Suite à une erreur judiciaire flagrante, Elwood va pourtant se retrouver enfermé dans cette prison qui ne dit pas son nom. Ici, petits et grands se côtoient dans un environnement insalubre rongé par l’arbitraire et la violence physique et psychologique. Pas de quoi entamer au début l’optimisme d’Elwood, imperméable au cynisme de son ami Turner comme aux brimades et aux injustices. Mais comment préserver son idéal, sa dignité après des séances de torture nocturne dans la sinistre « maison blanche », dont les plus chanceux reviennent profondément meurtris?

Entre la soumission et la folie, Elwood et son camarade choisissent la fuite. À leurs risques et périls.
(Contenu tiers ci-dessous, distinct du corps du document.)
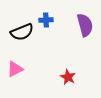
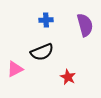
black semicircle: moved 20 px right, 20 px down
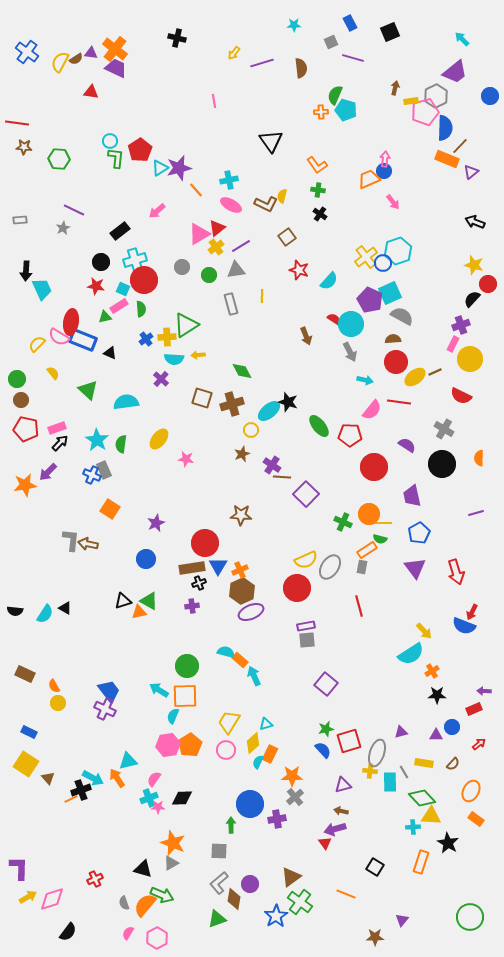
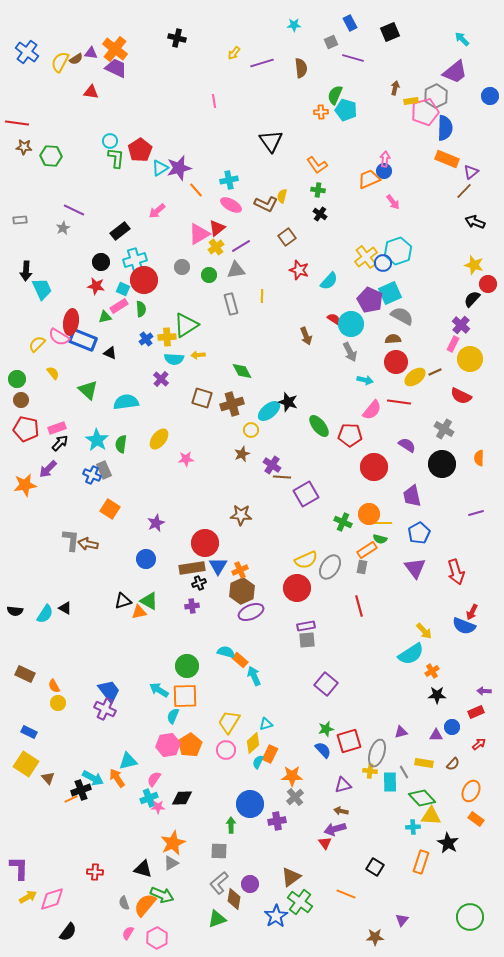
brown line at (460, 146): moved 4 px right, 45 px down
green hexagon at (59, 159): moved 8 px left, 3 px up
purple cross at (461, 325): rotated 30 degrees counterclockwise
pink star at (186, 459): rotated 14 degrees counterclockwise
purple arrow at (48, 472): moved 3 px up
purple square at (306, 494): rotated 15 degrees clockwise
red rectangle at (474, 709): moved 2 px right, 3 px down
purple cross at (277, 819): moved 2 px down
orange star at (173, 843): rotated 25 degrees clockwise
red cross at (95, 879): moved 7 px up; rotated 28 degrees clockwise
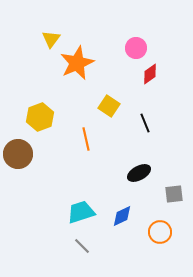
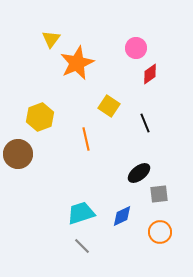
black ellipse: rotated 10 degrees counterclockwise
gray square: moved 15 px left
cyan trapezoid: moved 1 px down
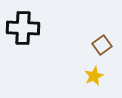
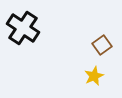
black cross: rotated 32 degrees clockwise
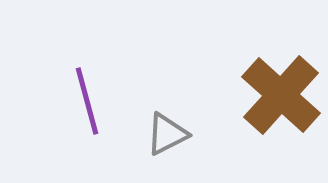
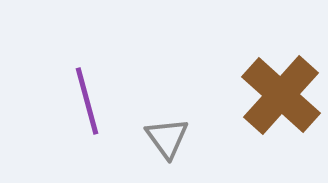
gray triangle: moved 4 px down; rotated 39 degrees counterclockwise
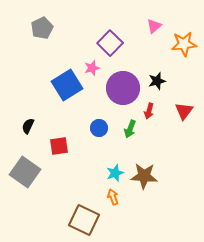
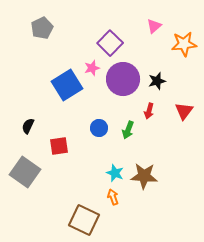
purple circle: moved 9 px up
green arrow: moved 2 px left, 1 px down
cyan star: rotated 30 degrees counterclockwise
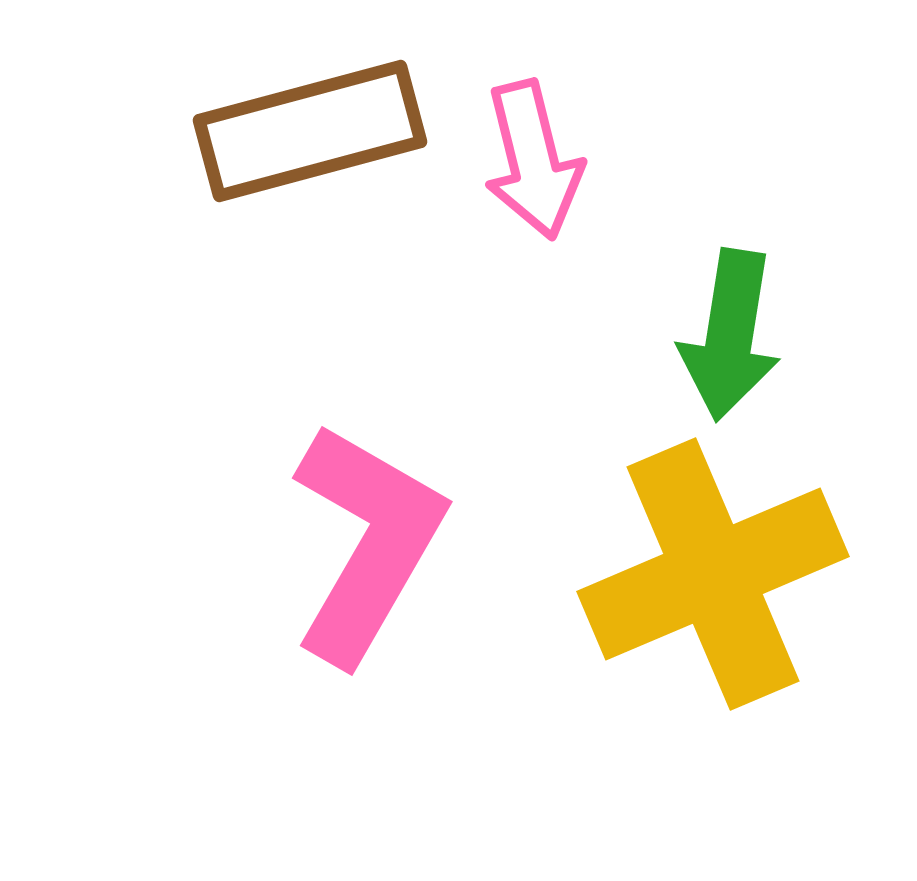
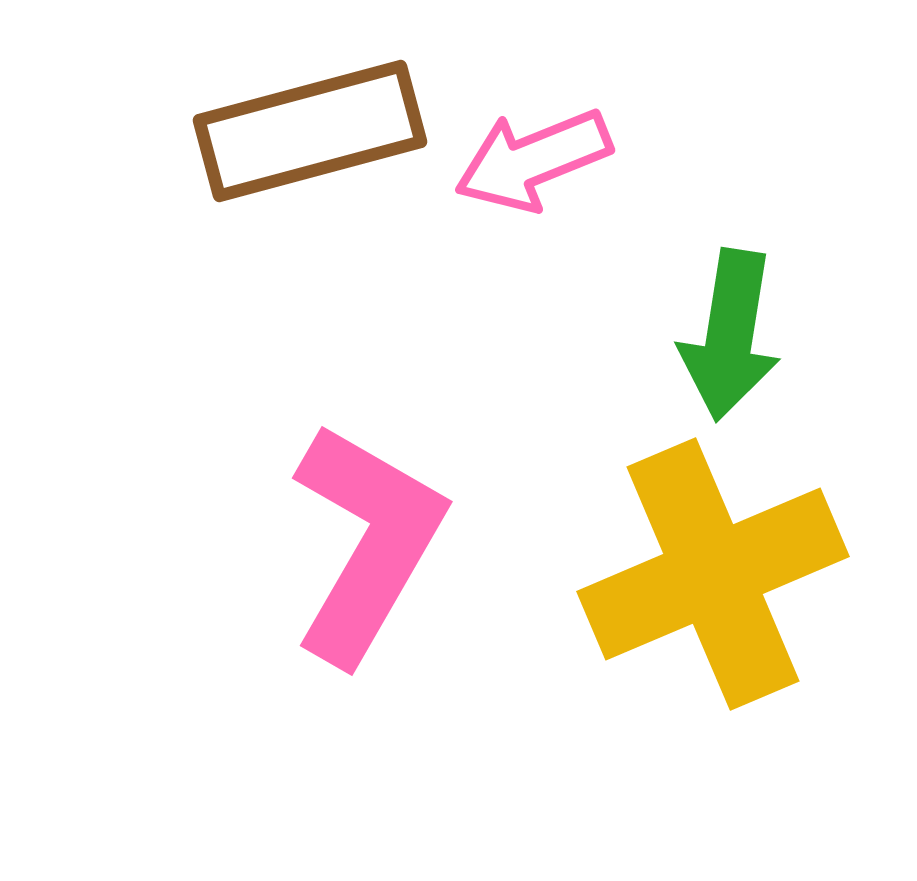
pink arrow: rotated 82 degrees clockwise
Délaissant volontairement tout lyrisme, le roman met au jour les ressorts de l’injustice raciale. Nickel est une machine à broyer qui entretient la « tradition ».  » Leurs pères leur avaient appris à mettre un esclave au pas. » Des racines toujours bien présentes en 2020 selon l’auteur. Qui livre avec ce récit percutant un témoignage implacable, tranchant, à l’os, ponctué de va-et-vient entre le présent et ce passé douloureux. Un cri de rage et de désespoir à vous couper l’âme en deux.

Nickel Boys

De Colson Whitehead, éditions Albin Michel, traduit de l’anglais (États-Unis) par Charles Recoursé, 272 pages.